##### EXTRACTED DATA

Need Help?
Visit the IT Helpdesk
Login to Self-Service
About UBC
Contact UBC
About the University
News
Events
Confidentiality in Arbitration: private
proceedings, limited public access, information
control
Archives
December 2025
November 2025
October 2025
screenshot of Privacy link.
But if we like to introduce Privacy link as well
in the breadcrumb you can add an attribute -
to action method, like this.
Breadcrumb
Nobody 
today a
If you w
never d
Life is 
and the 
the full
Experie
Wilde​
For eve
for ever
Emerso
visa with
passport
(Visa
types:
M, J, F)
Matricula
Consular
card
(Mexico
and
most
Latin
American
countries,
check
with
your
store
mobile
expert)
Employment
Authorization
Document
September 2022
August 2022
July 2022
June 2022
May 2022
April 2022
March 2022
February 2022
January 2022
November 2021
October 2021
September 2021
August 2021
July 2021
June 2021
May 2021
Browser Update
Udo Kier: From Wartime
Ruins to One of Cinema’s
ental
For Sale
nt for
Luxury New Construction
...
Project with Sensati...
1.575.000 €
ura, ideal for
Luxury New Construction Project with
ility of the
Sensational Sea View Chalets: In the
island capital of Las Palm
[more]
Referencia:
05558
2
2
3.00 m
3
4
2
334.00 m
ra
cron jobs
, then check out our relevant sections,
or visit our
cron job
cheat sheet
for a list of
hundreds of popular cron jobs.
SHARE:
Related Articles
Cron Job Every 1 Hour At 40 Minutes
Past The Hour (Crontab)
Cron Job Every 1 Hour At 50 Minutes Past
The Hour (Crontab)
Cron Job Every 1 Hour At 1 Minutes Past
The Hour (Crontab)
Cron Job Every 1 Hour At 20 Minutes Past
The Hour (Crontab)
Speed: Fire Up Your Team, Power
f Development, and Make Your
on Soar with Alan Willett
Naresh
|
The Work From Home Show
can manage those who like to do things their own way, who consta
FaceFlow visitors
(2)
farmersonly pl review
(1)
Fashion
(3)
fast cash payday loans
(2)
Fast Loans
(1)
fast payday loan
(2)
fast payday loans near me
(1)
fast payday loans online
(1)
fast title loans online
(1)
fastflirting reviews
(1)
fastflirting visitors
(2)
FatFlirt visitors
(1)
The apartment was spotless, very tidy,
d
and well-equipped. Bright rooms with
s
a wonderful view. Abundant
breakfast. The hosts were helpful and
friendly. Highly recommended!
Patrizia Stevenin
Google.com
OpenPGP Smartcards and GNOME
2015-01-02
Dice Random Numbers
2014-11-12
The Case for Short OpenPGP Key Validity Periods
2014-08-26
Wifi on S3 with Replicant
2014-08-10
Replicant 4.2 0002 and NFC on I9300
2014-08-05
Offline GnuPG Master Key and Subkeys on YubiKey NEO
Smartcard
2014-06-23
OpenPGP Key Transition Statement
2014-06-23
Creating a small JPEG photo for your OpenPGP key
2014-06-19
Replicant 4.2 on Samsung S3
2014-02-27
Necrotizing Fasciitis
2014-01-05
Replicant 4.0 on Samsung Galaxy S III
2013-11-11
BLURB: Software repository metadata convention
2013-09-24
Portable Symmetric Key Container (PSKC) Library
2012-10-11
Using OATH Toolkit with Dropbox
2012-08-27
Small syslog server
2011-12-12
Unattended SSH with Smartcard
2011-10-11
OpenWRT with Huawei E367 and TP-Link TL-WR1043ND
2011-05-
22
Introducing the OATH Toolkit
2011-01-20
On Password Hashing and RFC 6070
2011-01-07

##########

GOAL OF THE EXERCISE
The records above must be transcribed line for line, exactly.

COMPLETED TASK
Need Help?
Visit the IT Helpdesk
Login to Self-Service
About UBC
Contact UBC
About the University
News
Events
Confidentiality in Arbitration: private
proceedings, limited public access, information
control
Archives
December 2025
November 2025
October 2025
screenshot of Privacy link.
But if we like to introduce Privacy link as well
in the breadcrumb you can add an attribute -
to action method, like this.
Breadcrumb
Nobody 
today a
If you w
never d
Life is 
and the 
the full
Experie
Wilde​
For eve
for ever
Emerso
visa with
passport
(Visa
types:
M, J, F)
Matricula
Consular
card
(Mexico
and
most
Latin
American
countries,
check
with
your
store
mobile
expert)
Employment
Authorization
Document
September 2022
August 2022
July 2022
June 2022
May 2022
April 2022
March 2022
February 2022
January 2022
November 2021
October 2021
September 2021
August 2021
July 2021
June 2021
May 2021
Browser Update
Udo Kier: From Wartime
Ruins to One of Cinema’s
ental
For Sale
nt for
Luxury New Construction
...
Project with Sensati...
1.575.000 €
ura, ideal for
Luxury New Construction Project with
ility of the
Sensational Sea View Chalets: In the
island capital of Las Palm
[more]
Referencia:
05558
2
2
3.00 m
3
4
2
334.00 m
ra
cron jobs
, then check out our relevant sections,
or visit our
cron job
cheat sheet
for a list of
hundreds of popular cron jobs.
SHARE:
Related Articles
Cron Job Every 1 Hour At 40 Minutes
Past The Hour (Crontab)
Cron Job Every 1 Hour At 50 Minutes Past
The Hour (Crontab)
Cron Job Every 1 Hour At 1 Minutes Past
The Hour (Crontab)
Cron Job Every 1 Hour At 20 Minutes Past
The Hour (Crontab)
Speed: Fire Up Your Team, Power
f Development, and Make Your
on Soar with Alan Willett
Naresh
|
The Work From Home Show
can manage those who like to do things their own way, who consta
FaceFlow visitors
(2)
farmersonly pl review
(1)
Fashion
(3)
fast cash payday loans
(2)
Fast Loans
(1)
fast payday loan
(2)
fast payday loans near me
(1)
fast payday loans online
(1)
fast title loans online
(1)
fastflirting reviews
(1)
fastflirting visitors
(2)
FatFlirt visitors
(1)
The apartment was spotless, very tidy,
d
and well-equipped. Bright rooms with
s
a wonderful view. Abundant
breakfast. The hosts were helpful and
friendly. Highly recommended!
Patrizia Stevenin
Google.com
OpenPGP Smartcards and GNOME
2015-01-02
Dice Random Numbers
2014-11-12
The Case for Short OpenPGP Key Validity Periods
2014-08-26
Wifi on S3 with Replicant
2014-08-10
Replicant 4.2 0002 and NFC on I9300
2014-08-05
Offline GnuPG Master Key and Subkeys on YubiKey NEO
Smartcard
2014-06-23
OpenPGP Key Transition Statement
2014-06-23
Creating a small JPEG photo for your OpenPGP key
2014-06-19
Replicant 4.2 on Samsung S3
2014-02-27
Necrotizing Fasciitis
2014-01-05
Replicant 4.0 on Samsung Galaxy S III
2013-11-11
BLURB: Software repository metadata convention
2013-09-24
Portable Symmetric Key Container (PSKC) Library
2012-10-11
Using OATH Toolkit with Dropbox
2012-08-27
Small syslog server
2011-12-12
Unattended SSH with Smartcard
2011-10-11
OpenWRT with Huawei E367 and TP-Link TL-WR1043ND
2011-05-
22
Introducing the OATH Toolkit
2011-01-20
On Password Hashing and RFC 6070
2011-01-07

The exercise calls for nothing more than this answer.